In this article I will be sharing some vague details of my life over the past couple of years. In that time, I did a lot of things that I am not at all proud of. Now I am dealing with the consequences of those thoughts and actions. I have learned that becoming a man is not very easy. In fact it can be very difficult.
There is a lot of non-sense on the web about how to become a man or what men are. I am speaking of a real man mind you. In my search to learn how to be a good man I have come across web sites that showed men how to become a man by manipulating women, better ways to lie or impursunate what women want out of a man but not actually being that. This is not what I wanted. What I wanted is to become a real man. So far, I believe a real man to be him of integrity, (http://dictionary.reference.com/browse/integrity please look it up if you have any questions or doubts of what it may be) who stands up for what is right. Who is honest, and humble, who is not prideful.
I want to talk about that for a moment. Pride is dangerous problem I have seen in my life as well as other men that I know and from what I have heard from a woman. After looking on http://dictionary.reference.com/browse/pride pride is very selfish. The problem with pride is it lacks humility. Take this as a grain of salt, but to me pride is the opposite of humility. I just checked out this website ( http://www.rootswomen.com/articles/FalsePride.html) that more defines false pride for what it is. Pride is the absense of humility. Where humility is about the welfare of others, pride is about the over importance of self. Example, I’ve been in arguments that I felt I had to be right, even when I know there was a chance I could have been wrong. Example, I have done something that I wanted to do because I didn’t want the things around me to change.

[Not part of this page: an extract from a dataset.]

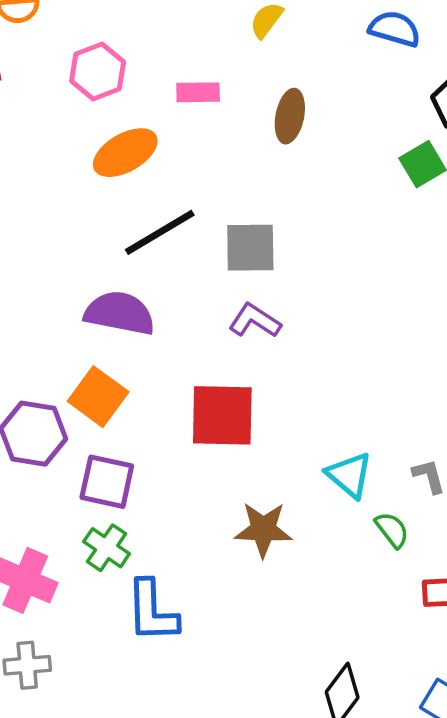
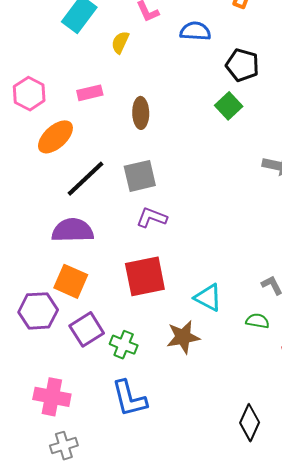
brown ellipse: (290, 116) -> (141, 113), moved
cyan triangle: (349, 475) -> (208, 298), moved
purple square: (107, 482) -> (87, 329), turned -32
green semicircle: (392, 530) -> (257, 321), turned -30
green cross: (107, 548) -> (124, 345), moved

I have seen far more pride filled men than women. Why? I’m still looking for the answer.
I see that I have done a lot of things out of pride and I tell you the truth, out of an experience, that if you continue to function being filled with pride it will be a battle to be yourself. I mean who you truly are and not who you are because of what you have, or what you’ve done, or what you want to do, or what people say about you or the things that people say that you are capable of, or this or that etc… The point is be true to yourself. Be honest and upfront about your feelings and emotions. Don’t hide thoughts or actions, and don’t withold details, because the fact is with all that hiding from yourself, you’ll probably lose yourself and who you were in the first place. And it would be a shame if you never knew who you where before you let pride mask the truth because now I have to find out who I really am and not what I have believed myself to be.